Question proposed, "That the words proposed to be left out stand part of the clause."

* THE PARLIAMENTARY SECRETARY TO THE BOARD OF EDUCATION (Mr. LOUGH,) Islington, W.

said he thought he had extremely little to answer. The hon. Gentleman asked whether the Government were responsible for the origination of the Bill. He thought the hon. Gentleman knew perfectly well it was a private Member's Bill. There was no feeling in his mind that the report he made had been contemptuously rejected. He had never taken part in a Committee whose proceedings were more harmonious, and on the whole it had produced a very workable and feasible Bill to the House. Most of the questions to which Poor Law guardians took exception would be dealt with later on. One of the largest boards—

* THE CHAIRMAN

I must try to preserve the same rules of order, and I must ask the hon. Member to reply only to what is relevant in the arguments of the hon. Member for Preston.

* MR. LOUGH

said he was replying to the argument that all the Poor Law guardians in the country thought the work should be referred to them, and he was saying that one of the great boards of guardians at any rate did not sympathise with that view. The view that it was entirely a work of relief was much too narrow. The idea of the Bill was simply to open refreshment rooms in connection with schools where the local education authority thought such to be necessary. Although there was an interval in the school hours, experience proved that many children could not go to their homes during that interval owing to the distance, whilst others found their homes closed when they went there. In London 300 schools every winter were providing meals. Something like 30,000 children in the Metropolis alone were fed, and about 80,000 meals provided. The idea that the work should be taken in charge by the guardians was contrary to every representation. The hon. Gentleman had not dealt at all with the fact that many of the meals served were paid for by the children.
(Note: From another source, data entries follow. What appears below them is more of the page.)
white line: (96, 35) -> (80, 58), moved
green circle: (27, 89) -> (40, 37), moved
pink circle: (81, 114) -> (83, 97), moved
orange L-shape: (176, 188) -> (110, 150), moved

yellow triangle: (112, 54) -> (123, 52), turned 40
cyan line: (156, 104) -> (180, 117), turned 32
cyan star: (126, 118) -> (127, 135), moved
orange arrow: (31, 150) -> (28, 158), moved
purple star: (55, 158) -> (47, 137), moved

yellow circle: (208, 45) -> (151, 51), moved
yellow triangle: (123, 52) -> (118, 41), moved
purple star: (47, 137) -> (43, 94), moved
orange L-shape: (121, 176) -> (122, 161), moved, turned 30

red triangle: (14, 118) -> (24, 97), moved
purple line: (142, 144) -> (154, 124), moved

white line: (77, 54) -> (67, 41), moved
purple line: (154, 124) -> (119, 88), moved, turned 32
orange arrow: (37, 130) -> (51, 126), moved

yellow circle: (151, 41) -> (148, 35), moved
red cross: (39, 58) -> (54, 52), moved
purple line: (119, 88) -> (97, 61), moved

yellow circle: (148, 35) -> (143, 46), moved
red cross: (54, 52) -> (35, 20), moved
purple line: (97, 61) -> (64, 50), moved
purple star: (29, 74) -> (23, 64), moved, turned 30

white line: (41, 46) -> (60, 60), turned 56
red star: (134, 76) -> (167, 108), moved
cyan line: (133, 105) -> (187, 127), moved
In the case of one experiment that had been tried in London, all the meals supplied to the extent of £14,000 a year had been paid for by the children, and there was no loss to the authority except a small sum not worth mentioning.

MR. HAROLD COX

asked whether the hon. Member was in order.

THE CHAIRMAN

I understand that the hon. Gentleman is arguing that since work of this kind is being done by the school authorities now, there is no need to change the authorities.

* MR. LOUGH

said no argument had been adduced for handing over the work to the poor law guardians, and he questioned whether under their constitution it would be possible for them to deal with it. Many kindly disposed people found money in order that these meals should be given. Why should not these voluntary funds be encouraged in the future as in the past and some facility be given for their expenditure in the schools? There were grave administrative difficulties in the way of handing this work over to the guardians who did not work in areas coterminous with those of the school authorities. There were 670 poor law authorities, and only 327 local education authorities and their areas were not the same. He thought the House should pause before consenting to a proposal which would allow the guardians to interfere with the work of the schools. It was desired that this work should be not a work of relief, but a work of education. They desired this part of the work to be as carefully considered as the other part of education. They wanted wholesome food given to the children and they wanted the children taught how to eat it, which was a most useful lesson. Four Royal Commissions and several Parliamentary Committees had expressed opinions adverse to this work being undertaken by the boards of guardians. The hon. Member for Preston seemed to think the question had been discovered since he came into the House, but he would like to remind him that the last Parliament, by a majority of 164, decided that the work should not be done in that way, although a member of the Government had advocated it. The present Parliament arrived at the same decision in passing the Second Reading of this Bill, and he hoped that as the Bill went through the Committee such references to the guardians as the measure contained would be so modified as to remove this work still more completely from them and give it more into the hands of the local education authority. It was impossible to entertain the Amendment.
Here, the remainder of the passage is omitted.